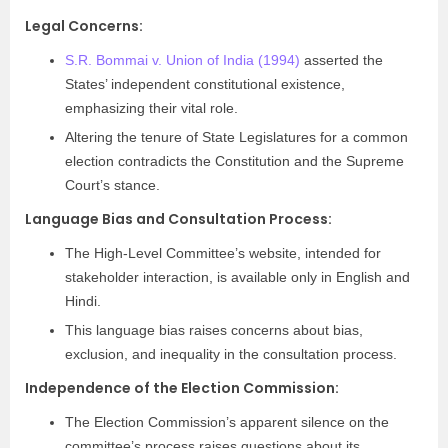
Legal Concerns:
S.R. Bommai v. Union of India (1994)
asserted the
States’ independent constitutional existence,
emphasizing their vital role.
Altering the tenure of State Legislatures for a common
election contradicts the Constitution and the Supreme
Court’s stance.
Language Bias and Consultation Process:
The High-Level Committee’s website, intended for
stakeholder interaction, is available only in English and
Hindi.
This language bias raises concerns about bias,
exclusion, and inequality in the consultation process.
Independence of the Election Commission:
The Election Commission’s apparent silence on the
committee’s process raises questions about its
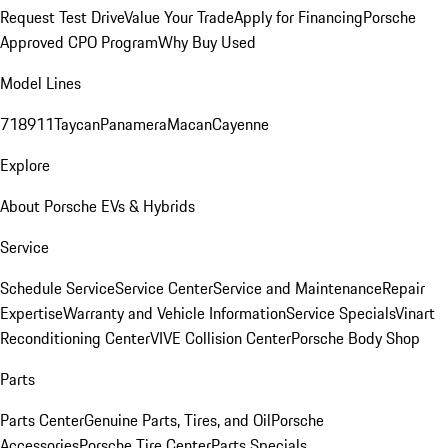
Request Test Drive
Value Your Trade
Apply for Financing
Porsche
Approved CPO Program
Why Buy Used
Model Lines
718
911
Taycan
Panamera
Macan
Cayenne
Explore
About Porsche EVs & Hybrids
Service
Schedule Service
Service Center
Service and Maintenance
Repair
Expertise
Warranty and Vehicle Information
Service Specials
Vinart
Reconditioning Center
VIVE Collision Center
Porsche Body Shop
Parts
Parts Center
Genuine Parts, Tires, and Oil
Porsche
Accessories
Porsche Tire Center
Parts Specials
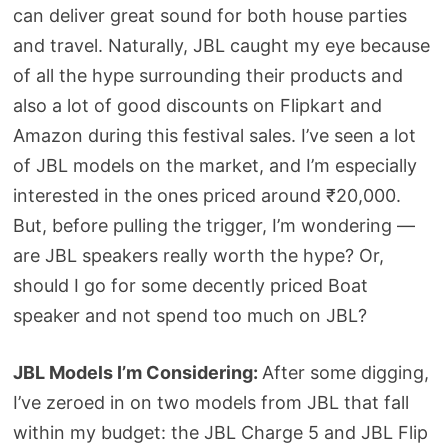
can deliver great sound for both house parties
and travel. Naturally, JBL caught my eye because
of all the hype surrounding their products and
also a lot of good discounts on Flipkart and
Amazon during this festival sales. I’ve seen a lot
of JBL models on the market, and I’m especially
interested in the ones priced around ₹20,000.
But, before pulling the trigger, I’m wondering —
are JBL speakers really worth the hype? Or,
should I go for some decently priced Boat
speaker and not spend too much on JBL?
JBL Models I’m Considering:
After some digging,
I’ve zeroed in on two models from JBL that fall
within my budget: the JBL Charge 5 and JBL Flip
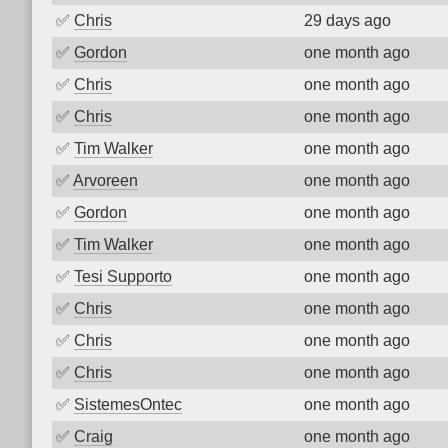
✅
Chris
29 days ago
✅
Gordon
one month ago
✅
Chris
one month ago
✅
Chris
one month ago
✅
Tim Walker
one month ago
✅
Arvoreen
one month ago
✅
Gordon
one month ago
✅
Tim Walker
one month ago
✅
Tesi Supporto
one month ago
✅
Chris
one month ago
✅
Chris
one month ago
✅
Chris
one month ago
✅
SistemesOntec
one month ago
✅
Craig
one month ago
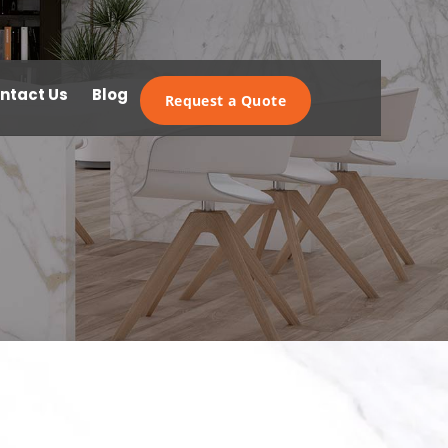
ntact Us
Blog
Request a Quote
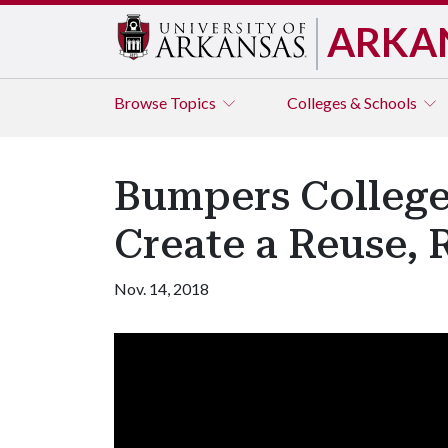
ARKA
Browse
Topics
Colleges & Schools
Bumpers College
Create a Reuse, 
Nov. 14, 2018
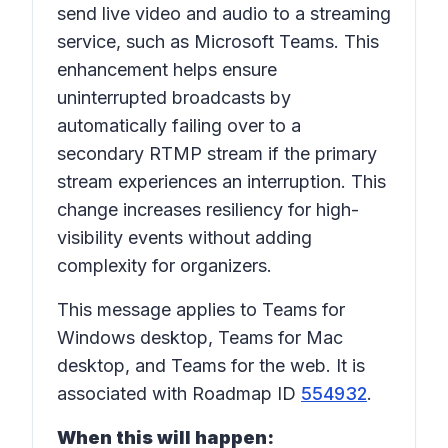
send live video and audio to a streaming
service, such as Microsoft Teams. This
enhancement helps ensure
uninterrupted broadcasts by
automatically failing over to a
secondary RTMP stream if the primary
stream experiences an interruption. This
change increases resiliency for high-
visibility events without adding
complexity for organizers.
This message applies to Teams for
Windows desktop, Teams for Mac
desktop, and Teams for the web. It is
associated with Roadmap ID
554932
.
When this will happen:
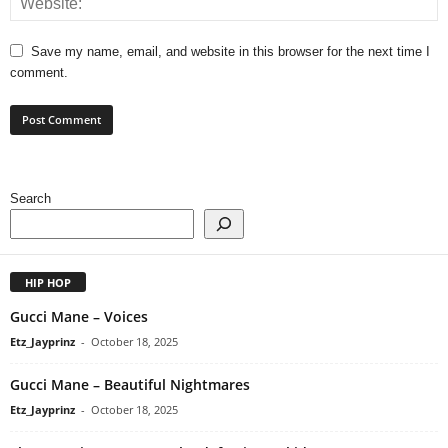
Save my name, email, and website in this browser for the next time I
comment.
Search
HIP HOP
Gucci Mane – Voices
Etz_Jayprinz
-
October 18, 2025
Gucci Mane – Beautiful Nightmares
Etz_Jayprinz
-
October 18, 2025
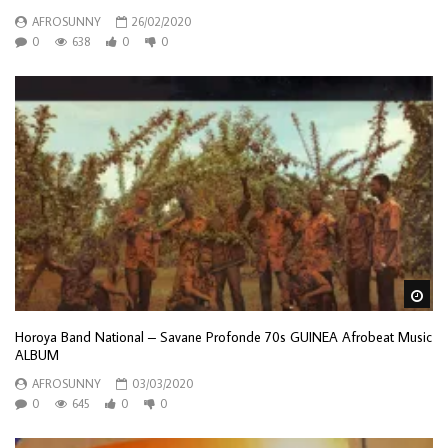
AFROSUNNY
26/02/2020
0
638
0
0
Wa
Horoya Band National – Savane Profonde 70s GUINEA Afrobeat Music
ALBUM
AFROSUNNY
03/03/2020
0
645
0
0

* ABOUT THIS EXERCISE:
Please say how many lines above contain "Mane", number only.

* WRITTEN ANSWER:
2